The pipeline module orchestrates the full AFML research workflow in a single function call. It chains: CUSUM event detection → triple-barrier labeling → bet sizing → portfolio allocation → risk metrics → backtest statistics. Each stage passes its output to the next, and built-in leakage checks verify that inputs are aligned, events are chronologically ordered, and no forward-looking bias is present.

This is designed for rapid research iteration — change a parameter, re-run the pipeline, and compare the summary table. The _frames variant enriches output with Polars DataFrames for each stage, making notebook exploration ergonomic.

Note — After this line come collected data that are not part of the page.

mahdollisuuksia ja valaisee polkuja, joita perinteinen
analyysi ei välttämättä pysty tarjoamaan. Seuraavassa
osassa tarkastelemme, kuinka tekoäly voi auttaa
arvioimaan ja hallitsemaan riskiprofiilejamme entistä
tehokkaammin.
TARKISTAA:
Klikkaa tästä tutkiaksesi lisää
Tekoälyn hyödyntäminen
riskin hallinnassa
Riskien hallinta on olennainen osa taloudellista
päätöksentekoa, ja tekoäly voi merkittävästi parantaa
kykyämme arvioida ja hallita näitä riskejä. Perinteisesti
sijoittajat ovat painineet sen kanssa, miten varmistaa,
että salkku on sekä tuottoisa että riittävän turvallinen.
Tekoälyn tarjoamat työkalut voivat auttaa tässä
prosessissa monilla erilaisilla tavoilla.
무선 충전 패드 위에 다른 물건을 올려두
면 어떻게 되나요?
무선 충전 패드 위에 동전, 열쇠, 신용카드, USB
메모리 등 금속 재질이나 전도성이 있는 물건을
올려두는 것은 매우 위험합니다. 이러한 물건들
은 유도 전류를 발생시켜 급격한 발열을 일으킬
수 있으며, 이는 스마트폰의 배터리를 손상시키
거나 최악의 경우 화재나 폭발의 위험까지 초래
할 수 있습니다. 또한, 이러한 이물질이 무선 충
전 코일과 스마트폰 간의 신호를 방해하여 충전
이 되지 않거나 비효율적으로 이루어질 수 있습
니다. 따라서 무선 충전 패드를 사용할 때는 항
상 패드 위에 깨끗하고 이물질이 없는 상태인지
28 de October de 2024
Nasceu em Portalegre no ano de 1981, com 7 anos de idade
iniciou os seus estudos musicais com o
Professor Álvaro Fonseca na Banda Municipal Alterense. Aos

Use this when you want to run a complete AFML workflow without manually chaining individual modules. It’s the fastest path from “I have prices and a model” to “I have a backtested strategy with risk metrics.”

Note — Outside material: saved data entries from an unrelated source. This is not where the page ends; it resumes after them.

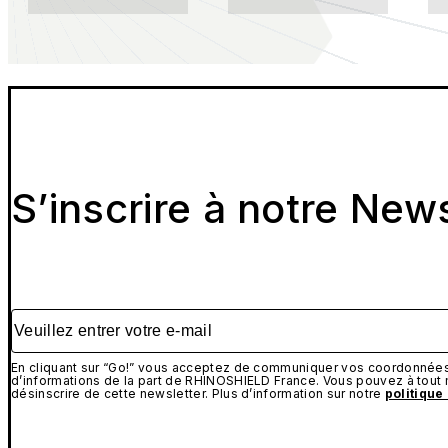
S’inscrire à notre New
Veuillez entrer votre e-mail
En cliquant sur “Go!” vous acceptez de communiquer vos coordonnées 
d’informations de la part de RHINOSHIELD France. Vous pouvez à tou
désinscrire de cette newsletter. Plus d’information sur notre
politique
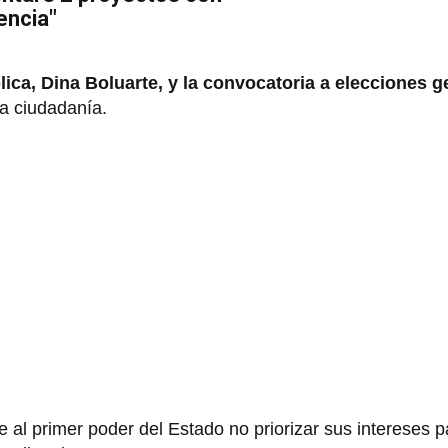
encia"
lica, Dina Boluarte, y la convocatoria a elecciones g
la ciudadanía.
 al primer poder del Estado no priorizar sus intereses pa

Prerequisites: Timestamps, close prices, model probability forecasts, and multi-asset price matrix.

Alternatives: Call individual modules (filters, labeling, bet_sizing, etc.) for more control over each stage.

ParameterTypeDescriptionDefault
cusum_thresholdfloatCUSUM event filter threshold0.001
num_classesintNumber of label classes for bet sizing2
step_sizefloatBet size discretization step0.1
risk_free_ratefloatRisk-free rate for Sharpe calculations0.0
confidence_levelfloatConfidence level for VaR/ES0.05
from openquant.pipeline import run_mid_frequency_pipeline_frames, summarize_pipeline
out = run_mid_frequency_pipeline_frames(
timestamps=timestamps,
close=close,
model_probabilities=probabilities,
asset_prices=asset_prices,
model_sides=sides,
asset_names=["CL", "NG", "RB", "GC"],
cusum_threshold=0.001,
)
# Polars DataFrames for each stage
signals_df = out["frames"]["signals"]
backtest_df = out["frames"]["backtest"]
weights_df = out["frames"]["weights"]
# One-row summary with key metrics
summary = summarize_pipeline(out)
print(summary)
# portfolio_sharpe | realized_sharpe | value_at_risk | has_forward_look_bias
  • Not checking leakage_checks in the output — the pipeline flags forward-look bias but doesn’t stop execution.
  • Using the raw dict output when DataFrames are more convenient — prefer run_mid_frequency_pipeline_frames.
  • pipeline.run_mid_frequency_pipeline
  • pipeline.run_mid_frequency_pipeline_frames
  • pipeline.summarize_pipeline
  • run_mid_frequency_pipeline
  • run_mid_frequency_pipeline_frames
  • summarize_pipeline
  • The pipeline enforces input alignment and event ordering as leakage guards.
  • run_mid_frequency_pipeline_frames adds Polars DataFrames to the raw dict output.
  • summarize_pipeline extracts key metrics into a single-row DataFrame for notebook display.